Wade especially haunted Melanie’s room. There was something wrong with Wade, but just what it was Scarlett had no time to discover. She took Mammy’s word that the little boy had worms and dosed him with the mixture of dried herbs and bark which Ellen always used to worm the pickaninnies. But the vermifuge only made the child look paler. These days Scarlett hardly thought of Wade as a person. He was only another worry, another mouth to feed. Some day when the present emergency was over, she would play with him, tell him stories and teach him his ABC’s but now she did not have the time or the soul or the inclination. And, because he always seemed underfoot when she was most weary and worried, she often spoke sharply to him.
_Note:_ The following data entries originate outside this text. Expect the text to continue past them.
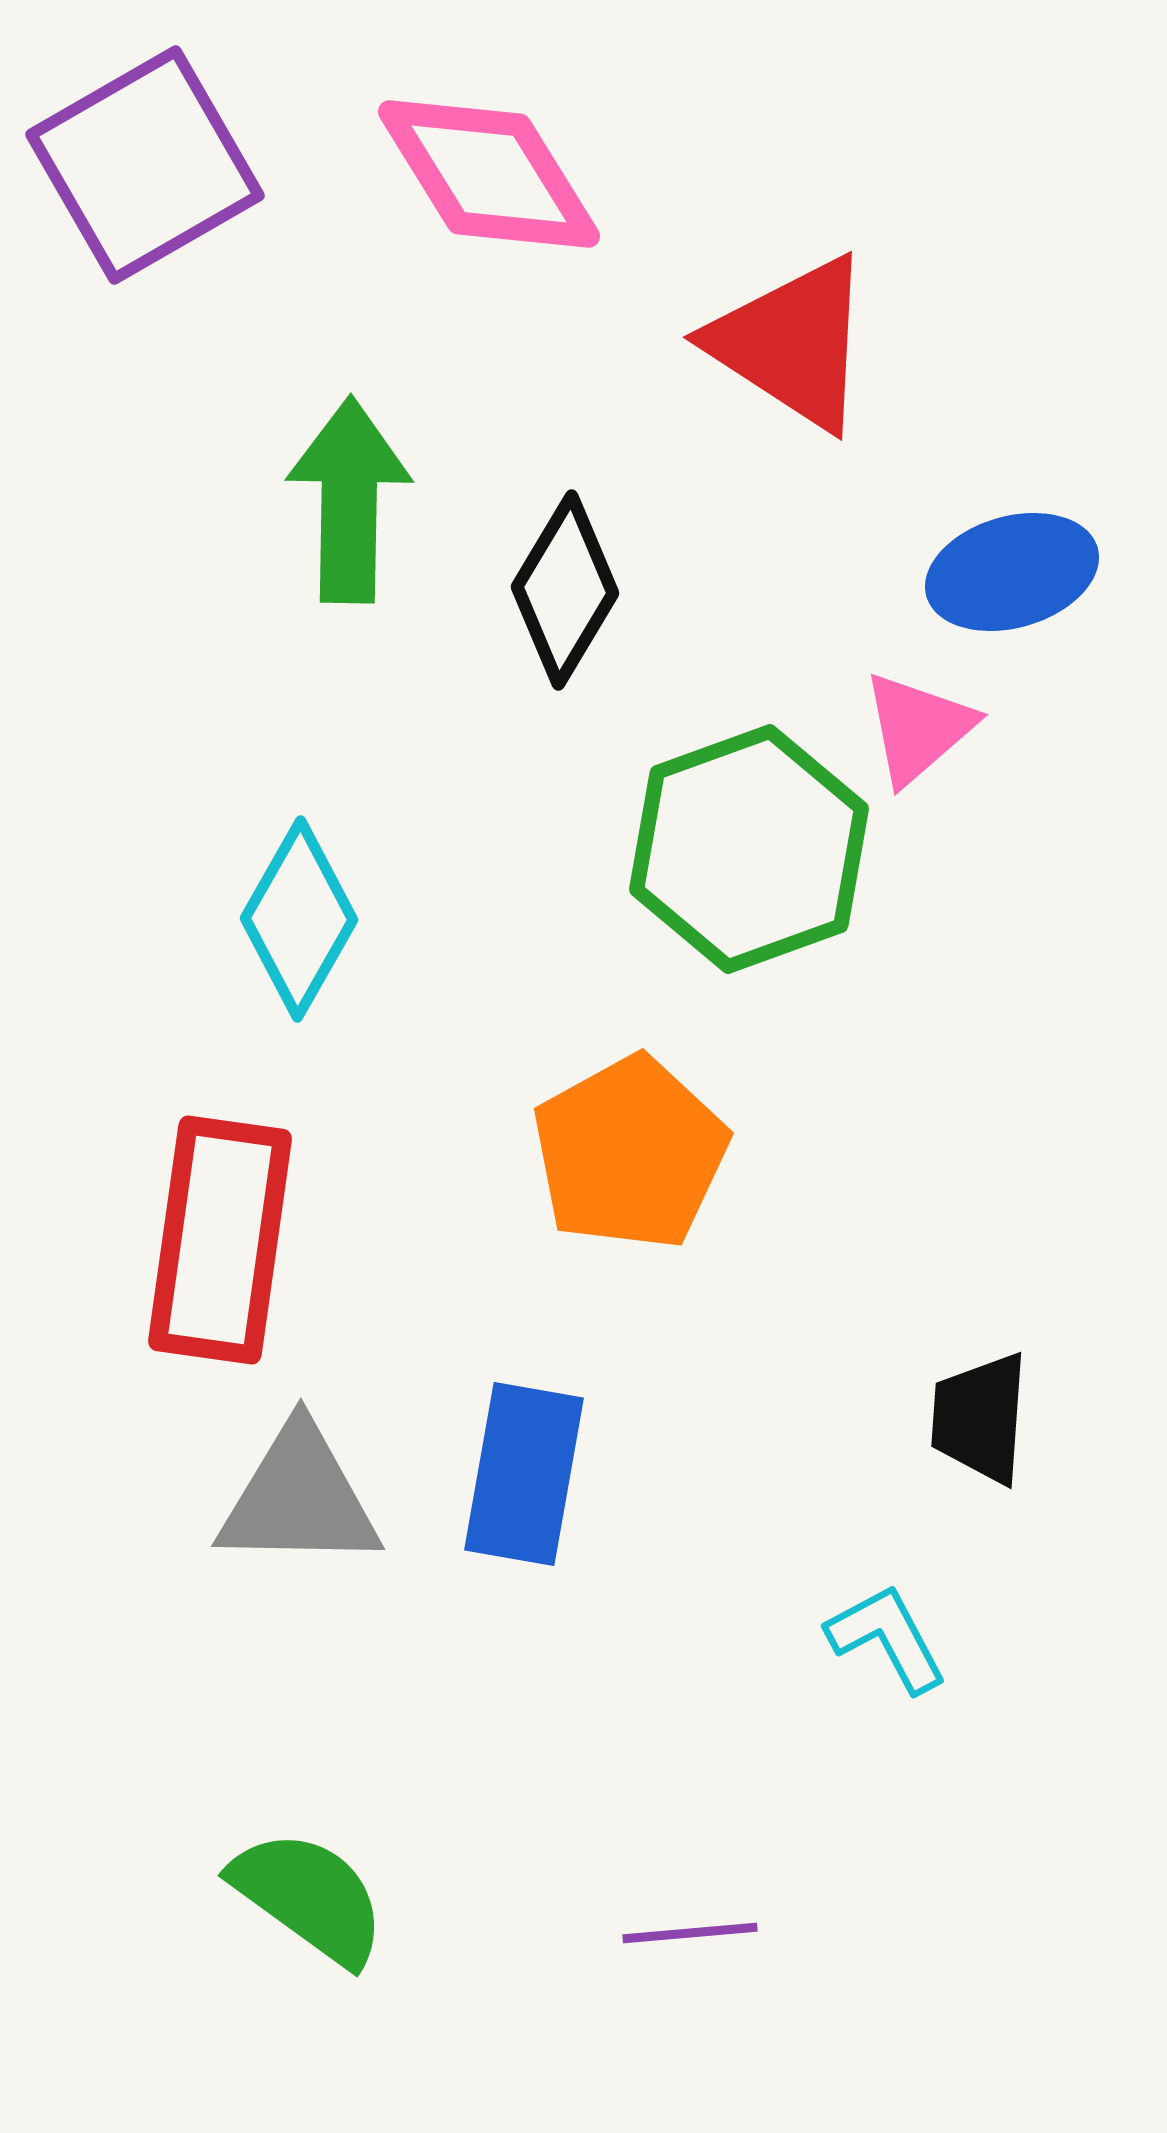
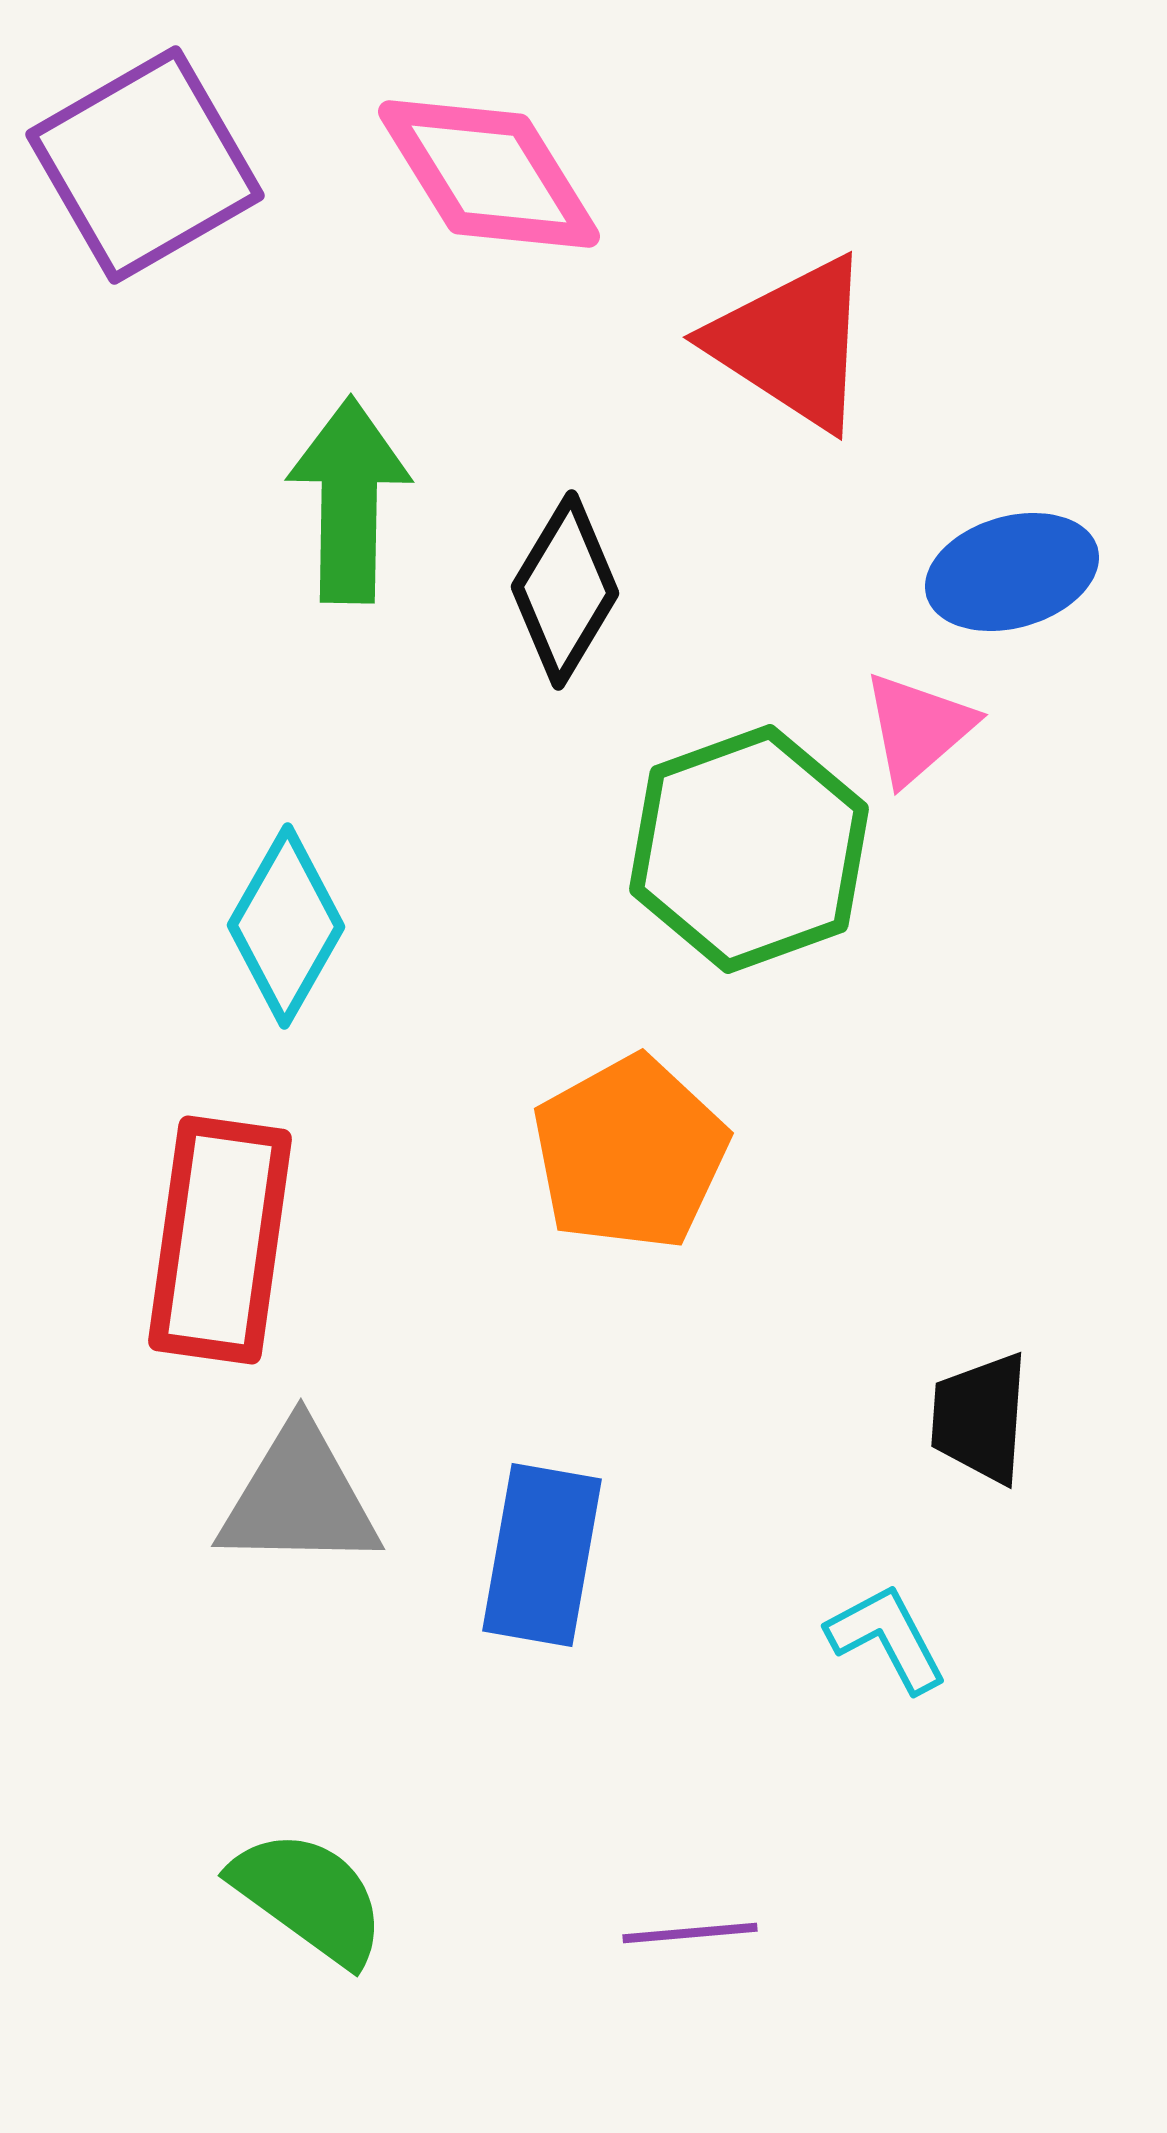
cyan diamond: moved 13 px left, 7 px down
blue rectangle: moved 18 px right, 81 px down
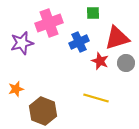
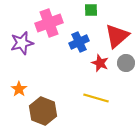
green square: moved 2 px left, 3 px up
red triangle: moved 2 px up; rotated 24 degrees counterclockwise
red star: moved 2 px down
orange star: moved 3 px right; rotated 21 degrees counterclockwise
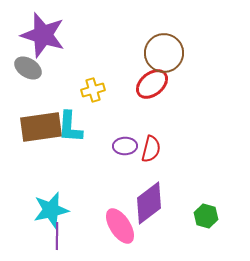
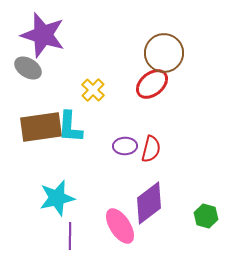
yellow cross: rotated 30 degrees counterclockwise
cyan star: moved 6 px right, 12 px up
purple line: moved 13 px right
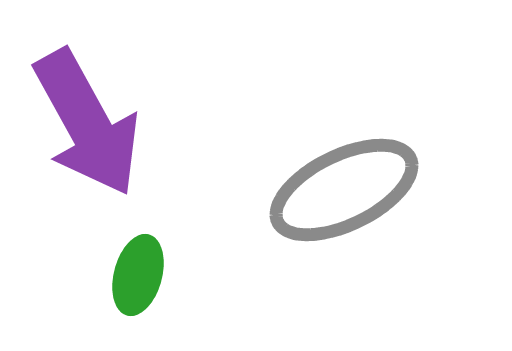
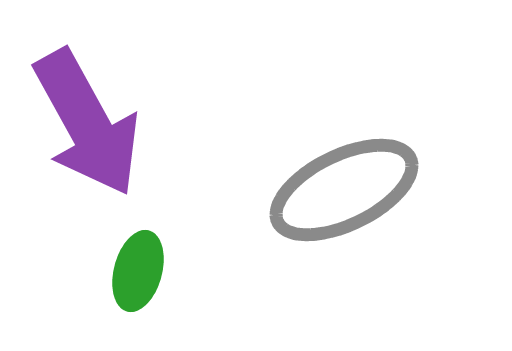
green ellipse: moved 4 px up
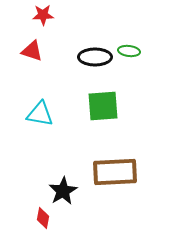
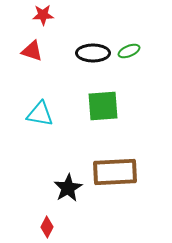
green ellipse: rotated 30 degrees counterclockwise
black ellipse: moved 2 px left, 4 px up
black star: moved 5 px right, 3 px up
red diamond: moved 4 px right, 9 px down; rotated 15 degrees clockwise
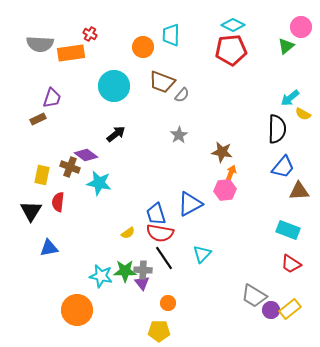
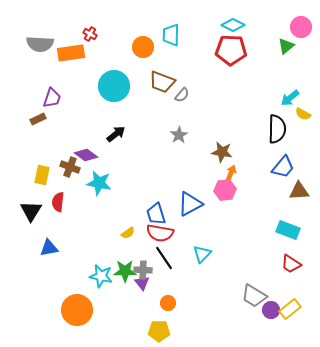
red pentagon at (231, 50): rotated 8 degrees clockwise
It annoyed her that her quick reprimands brought such acute fright to his round eyes, for he looked so simple minded when he was frightened. She did not realize that the little boy lived shoulder to shoulder with terror too great for an adult to comprehend. Fear lived with Wade, fear that shook his soul and made him wake screaming in the night. Any unexpected noise or sharp word set him to trembling, for in his mind noises and harsh words were inextricably mixed with Yankees and he was more afraid of Yankees than of Prissy’s hants.

Until the thunders of the siege began, he had never known anything but a happy, placid, quiet life. Even though his mother paid him little attention, he had known nothing but petting and kind words until the night when he was jerked from slumber to find the sky aflame and the air deafening with explosions. In that night and the day which followed, he had been slapped by his mother for the first time and had heard her voice raised at him in harsh words. Life in the pleasant brick house on Peachtree Street, the only life he knew, had vanished that night and he would never recover from its loss. In the flight from Atlanta, he had understood nothing except that the Yankees were after him and now he still lived in fear that the Yankees would catch him and cut him to pieces. Whenever Scarlett raised her voice in reproof, he went weak with fright as his vague childish memory brought up the horrors of the first time she had ever done it. Now, Yankees and a cross voice were linked forever in his mind and he was afraid of his mother.